La desaparición movilizó inicialmente a familiares y vecinos hacia el Cerro de La Condesa, debido a que la última ubicación registrada de su celular marcaba esa zona alta. Vecinos suponían que había salido a alimentar a personas sin hogar, y el domingo comenzaron a buscarla en la colonia. La familia detectó actividad en su teléfono a las 2:30 de la madrugada del domingo, lo que indicó que alguien estaba usando el dispositivo antes de que se apagara. Durante los días siguientes, la Guardia Nacional, la Marina y la policía municipal se sumaron a la búsqueda en la zona señalada por el celular, sin obtener resultados.

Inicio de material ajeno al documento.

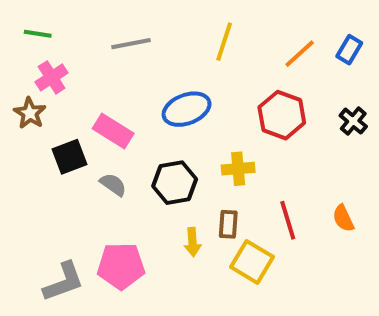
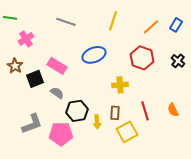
green line: (38, 34) -> (10, 18), moved
gray line: (131, 44) -> (66, 22), turned 30
brown star: (30, 113) -> (15, 66), moved
black hexagon: (175, 183) -> (77, 111), moved
yellow square: (252, 262) -> (127, 132), turned 30
gray L-shape: (63, 282) -> (32, 124), moved

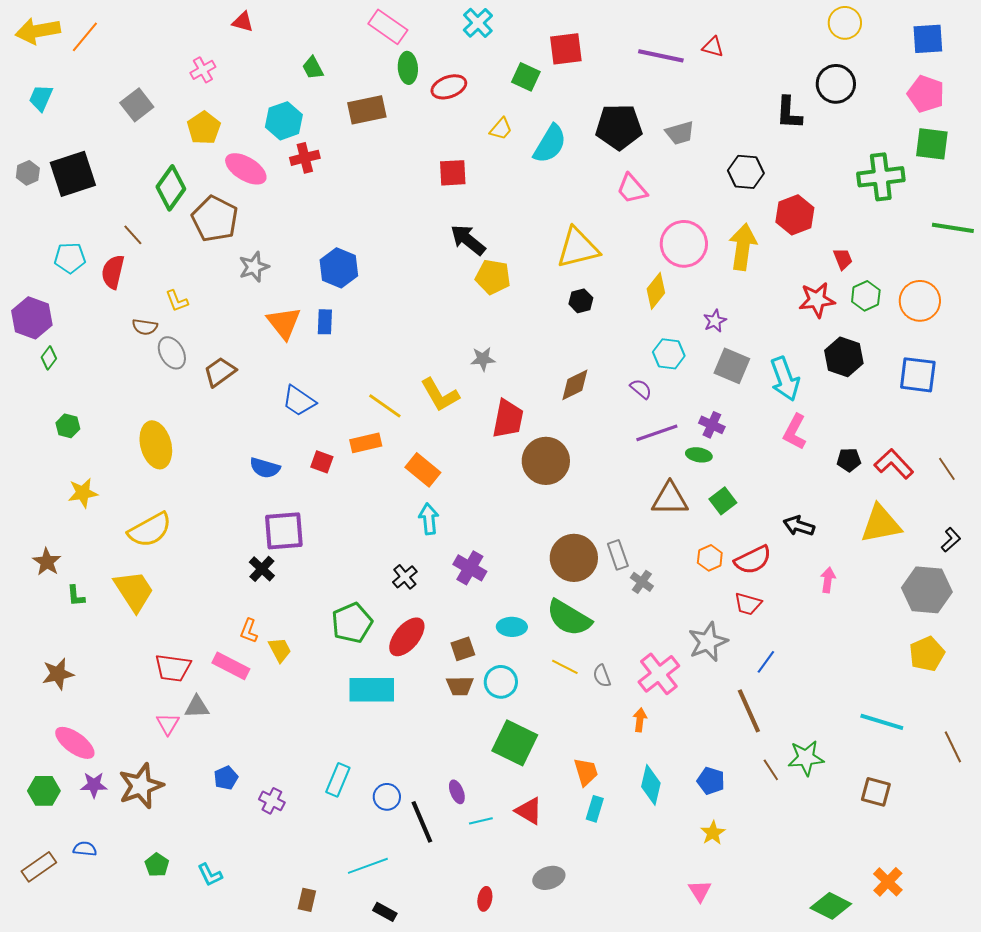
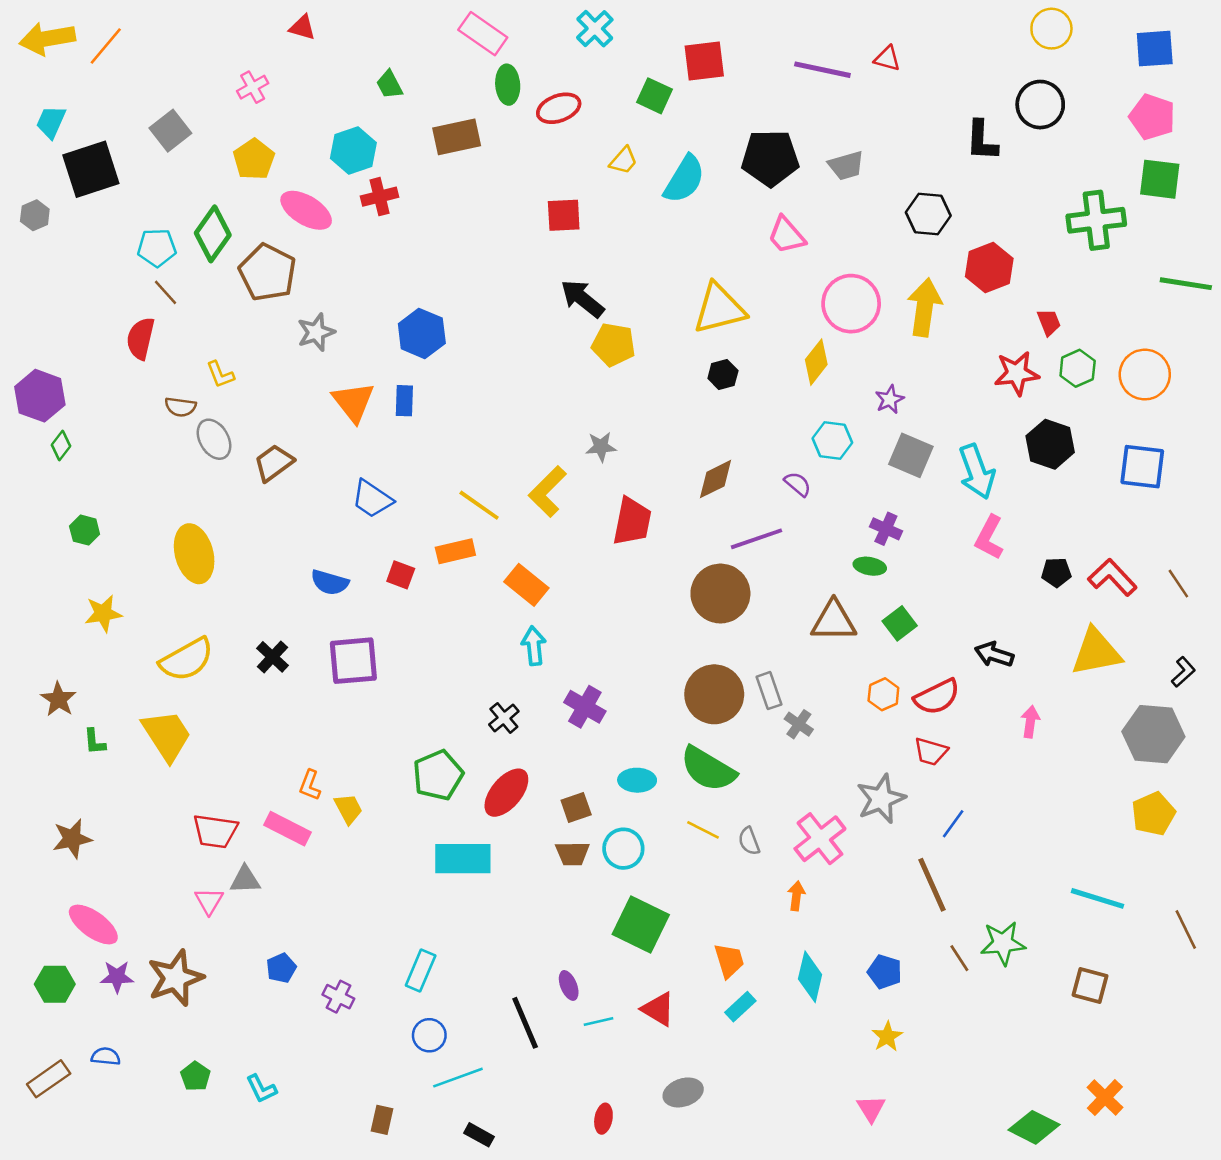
black square: (73, 174) -> (91, 169), moved
cyan pentagon: (70, 258) -> (157, 248), moved
yellow L-shape: (440, 395) -> (547, 491), turned 75
purple line: (657, 433) -> (757, 539), moved
brown circle: (546, 461) -> (720, 594), moved
black cross: (262, 569) -> (272, 657), moved
blue circle: (387, 797) -> (429, 1035), moved
cyan rectangle: (595, 809) -> (740, 1007), turned 30

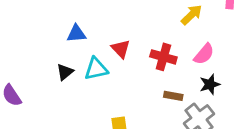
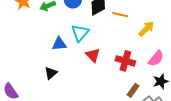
cyan triangle: (96, 69) -> (80, 33), moved, turned -36
brown rectangle: (173, 96) -> (133, 90), turned -64

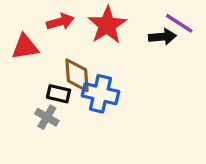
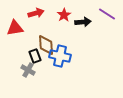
red star: (107, 25) -> (64, 15), size x0.6
black arrow: (162, 37) -> (83, 22), moved
black rectangle: (59, 94) -> (35, 56), turned 56

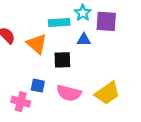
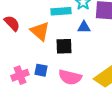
pink cross: (21, 102) -> (20, 75), moved, turned -36

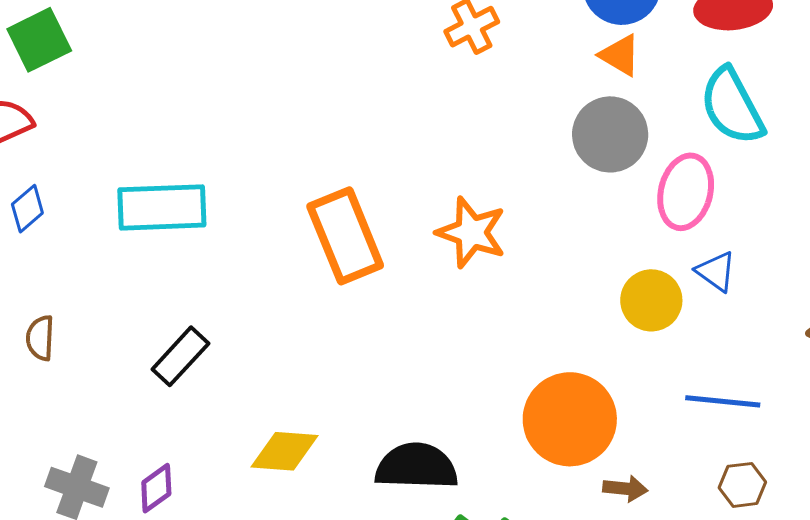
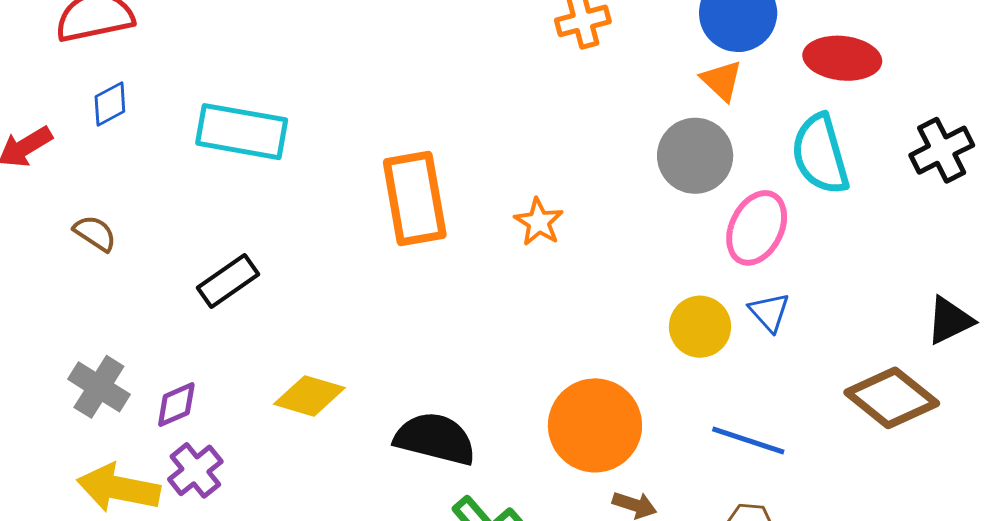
orange star: (471, 232) -> (539, 222), size x0.7
brown semicircle: (40, 338) -> (95, 233), turned 108

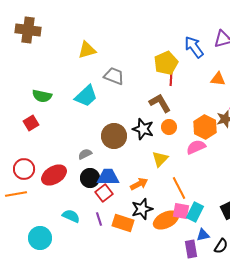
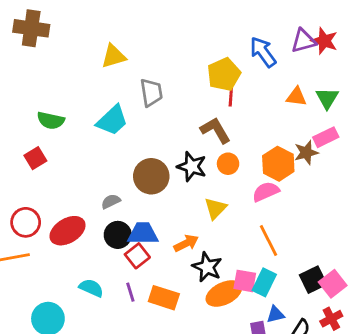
gray trapezoid: (114, 76) -> (151, 93), turned 60
orange line: (179, 188) -> (269, 240), moved
black star: (142, 209) -> (207, 267), moved, turned -30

No fue sino hasta la tarde del martes que, tras una nueva inspección de la vivienda, se encontró el cuerpo de la mujer en una pequeña bodega del patio, oculto detrás de varios objetos que lo cubrían, mientras emanaban olores fétidos. La información preliminar indica que Marciala aparentemente nunca salió de su hogar y habría fallecido desde el inicio de la alerta por su desaparición.
En paralelo, las autoridades detuvieron a tres personas en el Boulevard de las Palomas y Zenzontle, quienes presuntamente sustrajeron objetos de valor de la vivienda. Estos individuos fueron localizados en el Cerro de La Condesa, y uno de ellos tenía en su poder el celular de la mujer. La Fiscalía General de Justicia del Estado de México (FGJEM) será la encargada de determinar si los detenidos están relacionados con el fallecimiento de Marciala.